Die Spritze. Aber das wissen wir nicht. Alles , was wir mit Sicherheit wissen ist; die Tesare töten Kinder, die krank sind. Vielleicht hätten auch diese Kinder wieder gesund werden können, hätten die Tesare nicht eingegriffen. Nur deswegen sind wir auf der Flucht. Nur, damit Kayla diesem Schicksal entgeht. Nur, weil Mutter gesagt hat, in Freiheit hätte Vater wieder gesund werden können. Genau das will ich für Kayla.

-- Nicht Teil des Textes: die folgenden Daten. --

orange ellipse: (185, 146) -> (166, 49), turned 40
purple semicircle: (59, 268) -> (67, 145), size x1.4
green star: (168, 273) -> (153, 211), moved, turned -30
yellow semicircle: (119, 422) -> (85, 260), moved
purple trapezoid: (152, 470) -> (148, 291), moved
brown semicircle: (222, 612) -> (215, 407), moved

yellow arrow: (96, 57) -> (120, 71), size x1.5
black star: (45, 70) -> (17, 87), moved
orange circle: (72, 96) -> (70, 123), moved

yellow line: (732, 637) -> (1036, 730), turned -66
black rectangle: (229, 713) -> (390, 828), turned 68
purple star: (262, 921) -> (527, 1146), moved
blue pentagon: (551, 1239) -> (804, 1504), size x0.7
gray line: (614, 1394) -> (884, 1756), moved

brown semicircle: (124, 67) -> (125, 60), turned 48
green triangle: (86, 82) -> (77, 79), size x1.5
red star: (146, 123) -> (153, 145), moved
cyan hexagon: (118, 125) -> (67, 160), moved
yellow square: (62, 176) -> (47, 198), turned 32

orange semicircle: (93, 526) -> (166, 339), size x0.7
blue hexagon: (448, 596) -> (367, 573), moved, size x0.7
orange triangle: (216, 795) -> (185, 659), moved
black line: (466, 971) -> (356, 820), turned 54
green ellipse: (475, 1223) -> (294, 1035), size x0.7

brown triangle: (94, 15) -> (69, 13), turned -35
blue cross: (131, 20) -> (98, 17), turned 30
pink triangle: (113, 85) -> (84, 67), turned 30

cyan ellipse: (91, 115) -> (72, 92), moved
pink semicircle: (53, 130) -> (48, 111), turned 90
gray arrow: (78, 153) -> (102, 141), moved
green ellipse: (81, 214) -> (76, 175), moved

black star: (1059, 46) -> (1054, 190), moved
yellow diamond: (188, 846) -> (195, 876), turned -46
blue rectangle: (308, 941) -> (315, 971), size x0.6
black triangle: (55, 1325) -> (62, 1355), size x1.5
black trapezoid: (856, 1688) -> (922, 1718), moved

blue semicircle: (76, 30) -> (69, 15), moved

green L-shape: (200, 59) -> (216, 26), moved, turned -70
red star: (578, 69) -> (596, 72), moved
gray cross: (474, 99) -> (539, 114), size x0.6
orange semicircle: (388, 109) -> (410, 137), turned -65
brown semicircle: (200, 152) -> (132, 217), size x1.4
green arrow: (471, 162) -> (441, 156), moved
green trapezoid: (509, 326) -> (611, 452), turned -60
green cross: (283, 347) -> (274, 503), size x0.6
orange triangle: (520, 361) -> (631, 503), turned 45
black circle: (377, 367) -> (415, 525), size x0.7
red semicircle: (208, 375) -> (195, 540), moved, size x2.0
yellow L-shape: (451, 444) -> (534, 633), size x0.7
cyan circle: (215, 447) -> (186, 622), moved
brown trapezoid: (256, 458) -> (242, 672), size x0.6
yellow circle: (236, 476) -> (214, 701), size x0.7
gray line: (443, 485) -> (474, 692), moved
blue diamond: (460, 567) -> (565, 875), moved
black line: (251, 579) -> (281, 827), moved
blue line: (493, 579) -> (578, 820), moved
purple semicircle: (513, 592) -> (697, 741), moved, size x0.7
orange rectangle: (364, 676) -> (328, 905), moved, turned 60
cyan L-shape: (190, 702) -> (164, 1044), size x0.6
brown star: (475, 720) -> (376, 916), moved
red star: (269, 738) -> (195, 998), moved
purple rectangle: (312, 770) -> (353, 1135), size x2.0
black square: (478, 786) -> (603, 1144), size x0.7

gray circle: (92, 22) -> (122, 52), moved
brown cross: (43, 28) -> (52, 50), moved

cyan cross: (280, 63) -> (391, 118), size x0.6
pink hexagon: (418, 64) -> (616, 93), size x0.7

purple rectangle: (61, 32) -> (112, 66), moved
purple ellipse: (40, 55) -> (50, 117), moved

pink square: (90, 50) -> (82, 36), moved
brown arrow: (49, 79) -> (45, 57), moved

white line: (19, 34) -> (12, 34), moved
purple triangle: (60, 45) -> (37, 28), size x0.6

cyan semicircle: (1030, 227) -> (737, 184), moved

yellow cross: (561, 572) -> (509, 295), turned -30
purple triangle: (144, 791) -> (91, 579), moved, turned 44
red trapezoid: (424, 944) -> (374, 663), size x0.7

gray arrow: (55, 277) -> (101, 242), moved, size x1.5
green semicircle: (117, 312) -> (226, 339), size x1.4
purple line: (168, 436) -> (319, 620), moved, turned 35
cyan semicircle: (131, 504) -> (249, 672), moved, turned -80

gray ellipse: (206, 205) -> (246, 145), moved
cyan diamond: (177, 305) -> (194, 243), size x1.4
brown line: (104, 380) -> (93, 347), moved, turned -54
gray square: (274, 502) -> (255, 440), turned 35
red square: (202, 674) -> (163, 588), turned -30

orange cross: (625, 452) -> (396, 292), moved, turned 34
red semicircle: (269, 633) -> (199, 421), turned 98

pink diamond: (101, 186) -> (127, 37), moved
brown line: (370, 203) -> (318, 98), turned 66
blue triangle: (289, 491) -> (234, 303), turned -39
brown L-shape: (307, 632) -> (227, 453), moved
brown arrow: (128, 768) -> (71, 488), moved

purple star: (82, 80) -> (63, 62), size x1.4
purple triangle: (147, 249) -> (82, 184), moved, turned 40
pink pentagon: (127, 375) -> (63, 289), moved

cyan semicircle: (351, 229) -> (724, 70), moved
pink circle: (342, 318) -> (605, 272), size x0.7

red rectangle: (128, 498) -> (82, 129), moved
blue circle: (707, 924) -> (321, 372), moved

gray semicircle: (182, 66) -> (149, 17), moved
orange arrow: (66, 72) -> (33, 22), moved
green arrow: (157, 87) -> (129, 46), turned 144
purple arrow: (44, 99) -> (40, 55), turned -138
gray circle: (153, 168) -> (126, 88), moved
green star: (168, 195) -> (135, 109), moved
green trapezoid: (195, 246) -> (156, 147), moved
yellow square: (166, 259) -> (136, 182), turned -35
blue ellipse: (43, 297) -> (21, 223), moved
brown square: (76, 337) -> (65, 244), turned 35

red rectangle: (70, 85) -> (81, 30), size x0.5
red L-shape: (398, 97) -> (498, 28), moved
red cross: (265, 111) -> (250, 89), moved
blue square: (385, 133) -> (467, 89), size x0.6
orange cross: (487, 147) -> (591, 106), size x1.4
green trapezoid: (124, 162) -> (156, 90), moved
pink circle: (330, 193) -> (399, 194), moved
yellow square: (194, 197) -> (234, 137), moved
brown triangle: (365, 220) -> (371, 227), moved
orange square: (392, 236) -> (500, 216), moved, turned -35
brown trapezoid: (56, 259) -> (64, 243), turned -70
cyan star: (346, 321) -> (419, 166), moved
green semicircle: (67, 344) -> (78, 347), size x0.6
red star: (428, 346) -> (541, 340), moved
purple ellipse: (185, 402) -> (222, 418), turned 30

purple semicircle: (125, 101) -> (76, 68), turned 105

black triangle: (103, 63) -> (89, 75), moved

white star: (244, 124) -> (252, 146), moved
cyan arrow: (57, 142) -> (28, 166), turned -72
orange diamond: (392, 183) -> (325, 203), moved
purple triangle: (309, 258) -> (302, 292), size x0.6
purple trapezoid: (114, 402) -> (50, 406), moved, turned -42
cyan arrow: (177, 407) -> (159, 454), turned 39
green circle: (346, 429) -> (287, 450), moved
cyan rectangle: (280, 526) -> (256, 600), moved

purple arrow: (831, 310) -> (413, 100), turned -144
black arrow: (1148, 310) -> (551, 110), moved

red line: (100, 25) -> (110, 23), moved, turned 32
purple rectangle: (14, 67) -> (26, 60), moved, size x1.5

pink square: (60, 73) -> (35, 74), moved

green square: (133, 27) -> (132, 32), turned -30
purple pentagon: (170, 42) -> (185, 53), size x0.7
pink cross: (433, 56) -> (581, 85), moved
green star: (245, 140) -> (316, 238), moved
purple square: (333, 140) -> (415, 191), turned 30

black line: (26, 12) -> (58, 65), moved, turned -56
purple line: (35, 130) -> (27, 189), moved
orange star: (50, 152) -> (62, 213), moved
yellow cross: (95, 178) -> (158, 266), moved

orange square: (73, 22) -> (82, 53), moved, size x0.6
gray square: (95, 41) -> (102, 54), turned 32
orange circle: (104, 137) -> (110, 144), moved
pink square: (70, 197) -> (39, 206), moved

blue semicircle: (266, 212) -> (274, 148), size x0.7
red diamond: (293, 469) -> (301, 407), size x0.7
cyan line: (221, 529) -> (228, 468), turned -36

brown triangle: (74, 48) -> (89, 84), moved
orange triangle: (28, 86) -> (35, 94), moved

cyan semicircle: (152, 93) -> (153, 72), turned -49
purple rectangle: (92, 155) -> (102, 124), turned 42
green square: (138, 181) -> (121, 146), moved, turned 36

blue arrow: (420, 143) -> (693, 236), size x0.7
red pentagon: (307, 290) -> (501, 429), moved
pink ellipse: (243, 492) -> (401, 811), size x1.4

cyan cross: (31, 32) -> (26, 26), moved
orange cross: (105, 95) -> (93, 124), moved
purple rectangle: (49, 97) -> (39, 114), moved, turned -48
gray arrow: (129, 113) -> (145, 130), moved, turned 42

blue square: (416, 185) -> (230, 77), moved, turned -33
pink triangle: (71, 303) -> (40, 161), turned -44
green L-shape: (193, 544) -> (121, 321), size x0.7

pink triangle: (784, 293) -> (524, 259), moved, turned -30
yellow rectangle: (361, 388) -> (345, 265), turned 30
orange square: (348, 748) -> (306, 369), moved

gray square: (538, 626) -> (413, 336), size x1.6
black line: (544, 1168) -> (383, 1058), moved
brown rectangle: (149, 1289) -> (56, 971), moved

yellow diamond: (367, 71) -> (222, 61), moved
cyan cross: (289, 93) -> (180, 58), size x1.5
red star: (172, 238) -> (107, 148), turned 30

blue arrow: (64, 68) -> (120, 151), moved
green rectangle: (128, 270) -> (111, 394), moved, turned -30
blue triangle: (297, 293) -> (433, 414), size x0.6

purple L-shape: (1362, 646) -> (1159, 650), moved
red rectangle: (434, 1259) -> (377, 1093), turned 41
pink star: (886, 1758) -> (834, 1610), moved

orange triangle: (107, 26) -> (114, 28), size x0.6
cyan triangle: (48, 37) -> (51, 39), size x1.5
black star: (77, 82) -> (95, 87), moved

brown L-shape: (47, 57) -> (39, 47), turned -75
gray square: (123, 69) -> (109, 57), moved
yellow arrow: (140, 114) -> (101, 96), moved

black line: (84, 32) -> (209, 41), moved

Als die Dämmerung einsetzt, kommen wir endlich aus dem Wald heraus und stehen direkt vor einem großen See. Das Wasser ist dunkelgrün. Zum ersten Mal in unserem Leben sehen Kayla und ich Enten, lebende Enten. Sie gleiten auf dem Wasser dahin und machen quäkende Geräusche, als sie uns entdecken. Am Rand ist das Wasser zugefroren. Kayla wirft fasziniert ein paar Steine auf das Eis. Keine von uns hat jemals einen zugefrorenen See gesehen. Keine von uns hat je einen See gesehen.
»Frieren die Enten nicht ?«, will sie wissen. Sie schaut dabei Luca an, als wüsste sie, dass ich ihre Frage nicht beantworten kann. Auch ihr ist aufgefallen, wie gut Luca sich in der Natur auszukennen scheint.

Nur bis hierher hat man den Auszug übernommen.